According to experts, thousands of lives could be saved after the discovery of a new type of prostate cancer.
Artificial intelligence has helped scientists discover a new form of the disease that could revolutionize the way it is diagnosed and treated in the future.
Their study has found that prostate cancer, which affects one in eight men during their lifetime, includes two different subtypes.
And the revelation could lead to personalized treatments for each individual patient depending on which type they have.
The team, led by researchers from the University of Oxford and the University of Manchester, used artificial intelligence (AI) to study changes in DNA in prostate cancer samples from 159 patients.
Stephen Fry, 66, was diagnosed with prostate cancer in 2018 but has since recovered. Last week he supported the #CatchUpWithCancer campaign and criticized the “deadly” delays tens of thousands of people have faced.
More than 52,000 men are diagnosed with prostate cancer each year on average in the UK, making it the most common cancer in men. Around 12,000 men die each year from this disease, the equivalent of one every 45 minutes.
They identified two distinct groups of cancer among these patients and were able to generate an “evolutionary tree” showing how each of them developed, ultimately converging on two distinct types of diseases called “evotypes.”
This is significant since until now it was thought that prostate cancer was just one type of disease.
Lead researcher Dr Dan Woodcock, from the University of Oxford, said: “Our research shows that prostate tumors evolve along multiple pathways, leading to two distinct types of diseases.”
“This understanding is critical as it allows us to classify tumors based on how the cancer evolves and not solely on individual genetic mutations or expression patterns.”
The researchers worked together as part of an international consortium called The Pan Prostate Cancer Group, created by scientists from the Institute of Cancer Research (ICR) and the University of East Anglia to analyze genetic data from thousands of prostate cancer samples in nine countries. .
The team’s collaboration with Cancer Research UK (CRUK), which funded the study, aims to develop a genetic test that, when combined with conventional staging and classification, can provide a more accurate prognosis for each patient, enabling treatment decisions. personalized.
Dr Rupal Mistry, Senior Director of Scientific Engagement at CRUK, said: “The work published today by this global consortium of researchers has the potential to make a real difference to people affected by prostate cancer.

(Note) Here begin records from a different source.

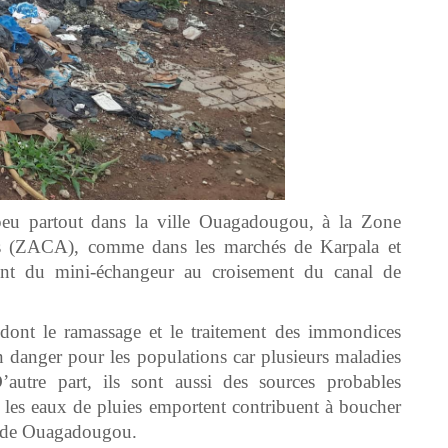
peu partout dans la ville Ouagadougou, à la Zone
ives (ZACA), comme dans les marchés de Karpala et
nt du mini-échangeur au croisement du canal de
e dont le ramassage et le traitement des immondices
 un danger pour les populations car plusieurs maladies
’autre part, ils sont aussi des sources probables
 les eaux de pluies emportent contribuent à boucher
le de Ouagadougou.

«The more we understand about cancer, the more possibilities we will have of developing treatments to combat it.
“We are proud to have helped fund this cutting-edge work, which has laid the foundation for personalized treatments for people with prostate cancer, allowing more people to overcome their disease.”
Research Professor Colin Cooper, from the University of East Anglia’s Norwich Medical School, highlighted that while prostate cancer is responsible for a large proportion of all cancer deaths in men, a disease caused by prostate cancer is more common. that men die for, that for which they die.

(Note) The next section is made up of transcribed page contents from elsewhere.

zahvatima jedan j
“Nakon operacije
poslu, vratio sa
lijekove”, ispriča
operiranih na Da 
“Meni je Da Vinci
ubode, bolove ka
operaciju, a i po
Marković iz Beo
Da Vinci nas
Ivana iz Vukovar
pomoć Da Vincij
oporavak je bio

This means that unnecessary treatments can often be avoided, sparing men side effects such as incontinence and impotence.

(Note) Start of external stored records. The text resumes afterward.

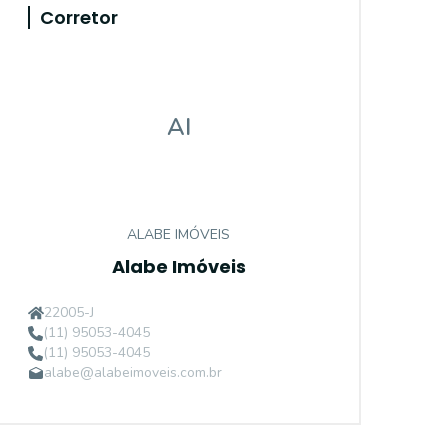
Corretor
AI
ALABE IMÓVEIS
Alabe Imóveis
22005-J
(11) 95053-4045
(11) 95053-4045
alabe@alabeimoveis.com.br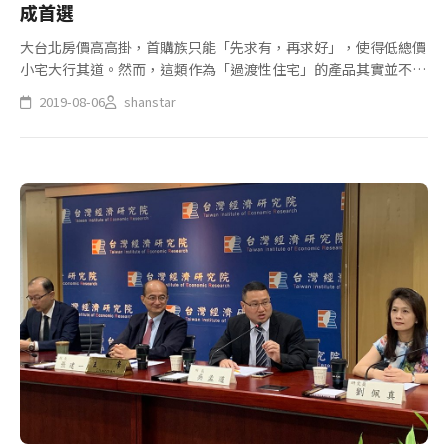
成首選
大台北房價高高掛，首購族只能「先求有，再求好」，使得低總價
小宅大行其道。然而，這類作為「過渡性住宅」的產品其實並不實
用，往往沒住幾年又要再換屋，陷入不斷看屋、搬家的恐怖輪迴，
2019-08-06
shanstar
屆時又是一筆開銷，而業者也發現，近來有愈來愈多首購族前進低
單價的郊...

He added: “This study is really important because until now we thought that prostate cancer was just one type of disease.”
“But only now, with advances in artificial intelligence, have we been able to show that there are actually two different subtypes at play.
“We hope that the findings will not only save lives through better diagnosis and personalized treatments in the future, but can also help researchers working in other cancer fields better understand other types of cancer.”
Dr Naomi Elster, research director at Prostate Cancer Research, said: “These results could be the start of us taking the same ‘divide and conquer’ approach to prostate cancer that has worked for other diseases, such as breast cancer.’
The findings were published in the journal Cell Genomics.